When it was time to send her off, I took a deep breath and tried to saddle my own inner tempest. I told Jordan earlier in the morning that I might cry a little when it was time for her to go up to the operating room. I didn’t want her to be scared, I said. “Since Mom and Dad are doing all the worrying for you, sometimes we cry a little.” She said she understood. And, as predicted, when I leaned over and kissed her on the forehead I splashed her with a few tears. I told her how proud she made me and how much I loved her. And I told her I would see her very soon. All things considered, I held it together pretty well until the doors closed and my girl was out of sight. Then I let it out. Nettie and I ducked into a small counseling room and drained our emotions for five minutes. We held each other, cried, and found our breath again.

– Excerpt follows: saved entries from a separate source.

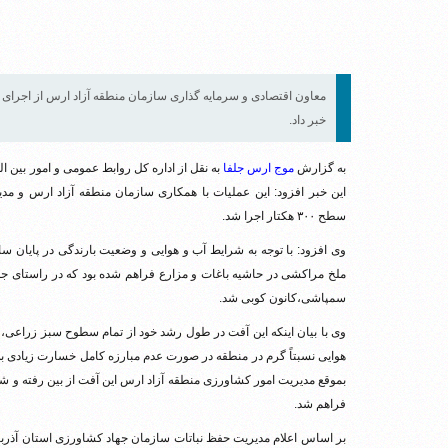
معاون اقتصادی و سرمایه گذاری سازمان منطقه آزاد ارس از اجرای 
خبر داد.
به گزارش
موج ارس جلفا
به نقل از اداره کل روابط عمومی و امور بین ال
این خبر افزود: این عملیات با همکاری سازمان منطقه آزاد ارس و م
سطح ۳۰۰ هکتار اجرا شد.
وی افزود: با توجه به شرایط آب و هوایی و وضعیت بارندگی در پایان
ملخ مراکشی در حاشیه باغات و مزارع فراهم شده بود که در راستای 
سمپاشی،کانون کوبی شد.
وی با بیان اینکه این آفت در طول رشد خود از تمام سطوح سبز زراعی، با
هوایی نسبتاً گرم در منطقه در صورت عدم مبارزه کامل خسارت زیادی به 
بموقع مدیریت امور کشاورزی منطقه آزاد ارس این آفت از بین رفته و 
فراهم شد.
بر اساس اعلام مدیریت حفظ نباتات سازمان جهاد کشاورزی استان آذربا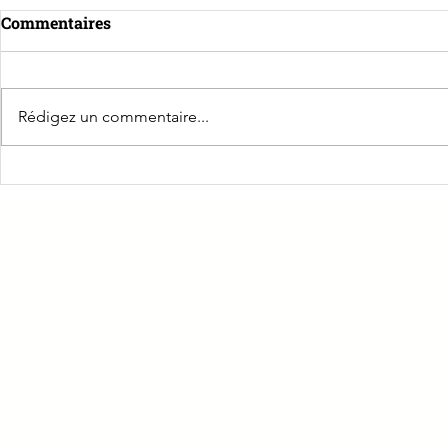
Commentaires
Rédigez un commentaire...
Rencontre avec Agnès
La CPME de
Suillot, Vice-présidente de
Entreprene
la CPAM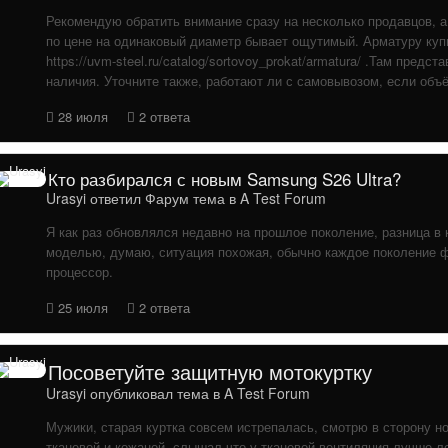
Рекомендую обратить внимание сразу на несколько продавцов, 
по цене на одинаковый диаметр бывает ощутимый. Арматуру куп
https://uvm-steel.ru/catalog/sortovoy_prokat/armatura/ .Там пре
наличия. Уточните также, работают ли с самовывозом, если объ
28 июля
2 ответа
Кто разбирался с новым Samsung S26 Ultra?
Urasyi
ответил
Фарум
тема в
A Test Forum
Я как раз обновлялся недавно на прошлое поколение, разница в 
моделью, думаю, ситуация похожая, обычно каждое поколение ф
процессор.
25 июля
2 ответа
Посоветуйте защитную мотокуртку
Urasyi
опубликовал тема в
A Test Forum
Мужики, старая куртка совсем истрепалась, смотрю в сторону 
тканевой и кожаной, слышал что у тканевой вентиляция лучше ле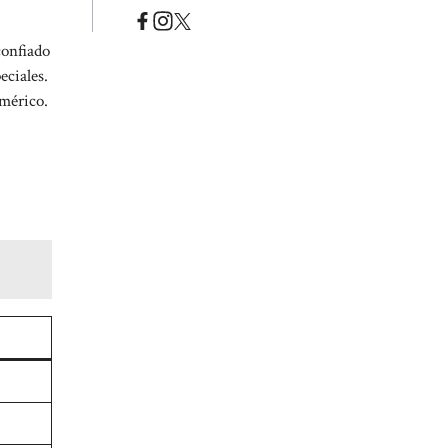
confiado
eciales.
umérico.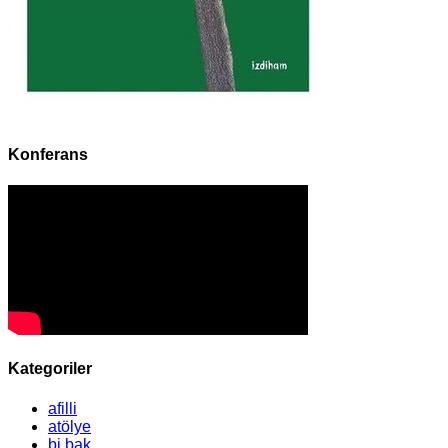
Konferans
Kategoriler
afilli
atölye
bi bak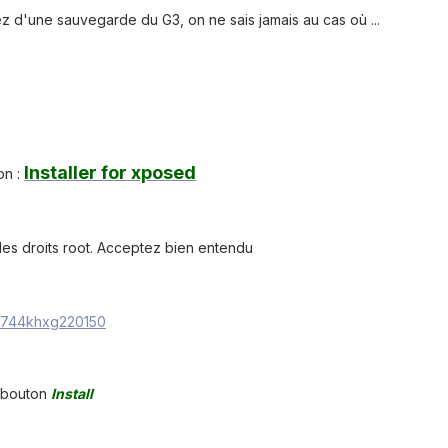
z d'une sauvegarde du G3, on ne sais jamais au cas où ...
Installer for xposed
on :
les droits root. Acceptez bien entendu
le bouton
Install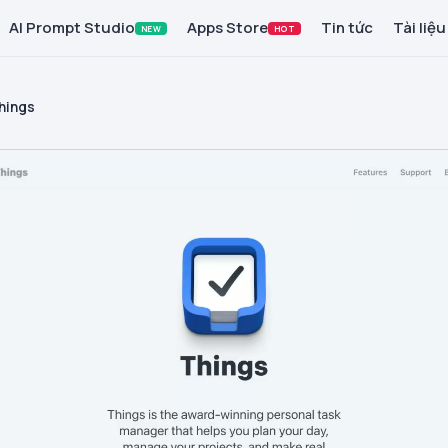
AI Prompt Studio
Apps Store
Tin tức
Tài liệu
NEW
HOT
hings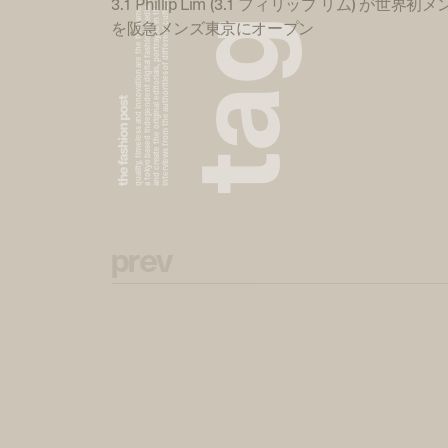
a tokyo based independent digital fashion media. we curate daily fashion, beauty and culture feeds,
quality, timeless and innovation are the fundamental philosophy of the fashion post,
interviews from the authorities of different culture in the creative industry.
and create the original editorials, portrayed in the digital era, and portraits,
3.1 Phillip Lim (3.1 フィリップ リム) が
g
を阪急メンズ東京にオープン
a
t
p
r
e
v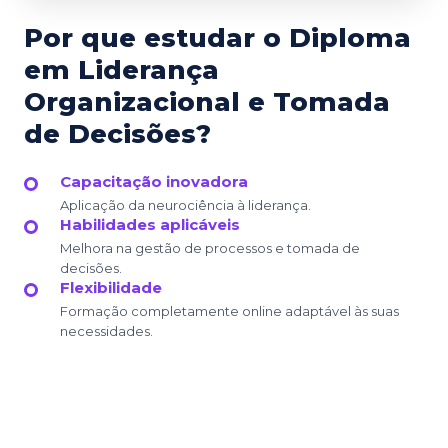
Por que estudar o Diploma
em Liderança
Organizacional e Tomada
de Decisões?
Capacitação inovadora
Aplicação da neurociência à liderança.
Habilidades aplicáveis
Melhora na gestão de processos e tomada de
decisões.
Flexibilidade
Formação completamente online adaptável às suas
necessidades.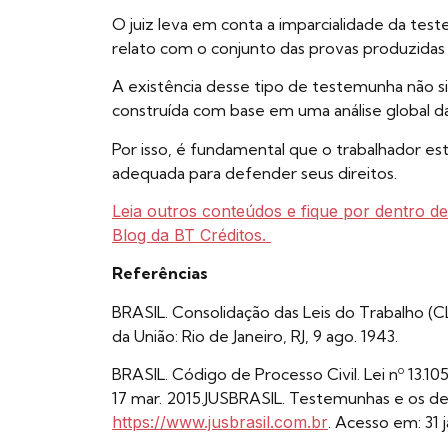
O juiz leva em conta a imparcialidade da tes
relato com o conjunto das provas produzidas
A existência desse tipo de testemunha não sig
construída com base em uma análise global d
Por isso, é fundamental que o trabalhador e
adequada para defender seus direitos.
Leia outros conteúdos e fique por dentro d
Blog da BT Créditos.
Referências
BRASIL. Consolidação das Leis do Trabalho (CLT
da União: Rio de Janeiro, RJ, 9 ago. 1943.
BRASIL. Código de Processo Civil. Lei nº 13.105,
17 mar. 2015.JUSBRASIL. Testemunhas e os de
https://www.jusbrasil.com.br
. Acesso em: 31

When I stepped into the shower at 4:45am this morning I wondered about all the people who are in the operating room with Jordan right now. I imagined faces I’d never seen before, rolling out of bed and brushing their teeth, having their coffee and preparing to start their day. At 8am they had a long surgery to begin. They undoubtedly shuffled through a morning routine the way we all do. Perhaps they spent a few moments with their own kids, a spouse, a friendly dog. With the warm water running over my face, I thought about the dozen or more strangers who were about to take custody of my daughter’s life. I am grateful to every one of them. And as the timer assigned to patient #7471 flashes 171, my heart is with them.